Day 24 – night

I hate this. How come after every good day there is a really shit one coming? Ive tried everything. I really did. Tried to keep off my mind from things that i knew would upset me, tried to get drunk, tried not to think of Him, but nothing worked. I still feel terrible and now i cant hold myself back. Im letting it out. Im sitting in the dark writing this shit and crying my eyes out. I still feel alone and lonely and i just want to stop. 

Things with work look really shit and i have to worry about money as well and i just cant take it anymore. 

I dont know what to do! Im scared and frustrated and i dont have anybody to talk to…

I hate this

I hate everything

Day 16 – not thinking of Him

Emptyness. 

It’s been 12 hours since we talked properly.

When i asked for permission to touch He said “think of me”. Well fuck Him, i won’t!

There won’t be any good night text from Him, i just know it. I’ve unsent my messages, they were there for a couple of hours, unseen. Aaaaahhh FUCK! I hate this fucking obsession of mine! I hate Him! I hate Him! I FUCKING HATE HIM!

I need a drink…

I won’t think of Him! Never ever again!

And if He reads this? Then i’m gonna fucking murder Him, fucking asshole, stupid shit! How dare He not think of me???

Right, vodka… 

Cheers

Day 15 – His morning text

A good slave should understand a few things. Sometimes she needs to be left to her own devices so her master can see if she REALLY is a good girl or not! To see is she can obey the rules! To see if she can DO AS SHE’S TOLD! It would appear that’s not the fucking case? I sent you a lovely pic this morning but I have unsent it… you don’t deserve it! YOU ARE A FUCKING BAD GIRL, WHORE! Yesterday I didn’t have my phone, that was the only reason I couldn’t control you! YOU ARE TELLING ME THAT’S ALL IT TAKES TO LOOSE CONTROL WTF! IF I WAS THERE!!!! MY GOD YOU WOULD REGRET DISOBEYING ME! But I’m not so perhaps I will just fucking ignore you properly this time, maybe that’ll teach you? BITCH! WHERE THE FUCK ARE YOU?

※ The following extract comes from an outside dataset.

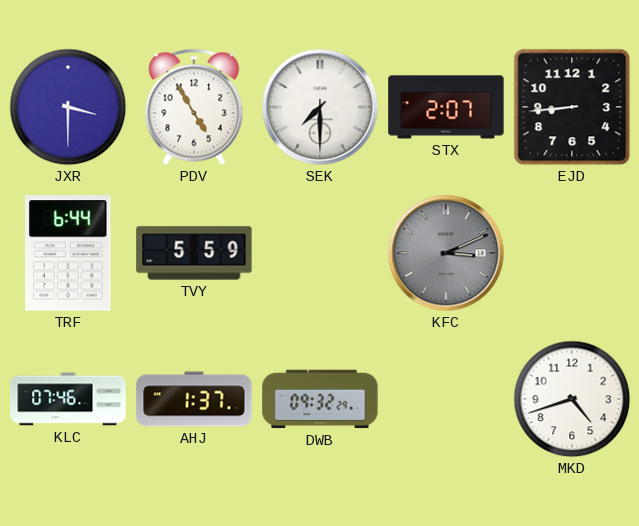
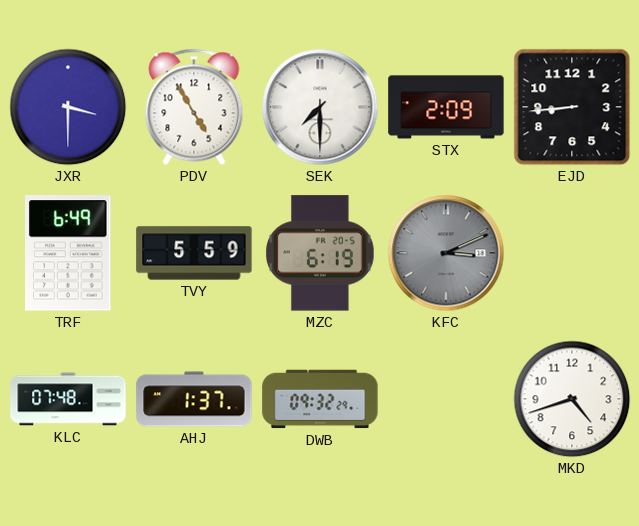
STX: 2:07 -> 2:09
TRF: 6:44 -> 6:49
MZC: none -> 6:19
KLC: 07:46 -> 07:48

NO! You don’t deserve permission! You are a bad girl, a liar who doesn’t appreciate her master, who thinks she can do what she like, when she likes. Well, that’s not the action of a good slave! That’s just a whore who does what she wants. So no, you can’t touch yourself and if you do, that’s IT! You won’t see or hear from me again. DO YOU UNDERSTAND? I’m so fucking angry with you right now… If I was there my belt would be swinging hard… REALLY HARD. I’m punishing you now by not letting you [please yourself] Fuck, I’m seething. I would whip you, then rape you for what you have done! Whore!

 

Day 11 – morning

Aaghh i should just let this go. Seriously i dom’t even know what am i expecting, but i’m not getting it. I’ve told Him yesterday i’ll only get up early because of Him. To talk… 

Well we didn’t.

Now i’m horny and angry and tired.

Good morning.

[50mins and 2 orgasms later]

At least He let me use everything while pleasing myself. He even wanted to see a video of me using one of my toys.

I hope i’ll be rewarded… now i have to go clean myself up.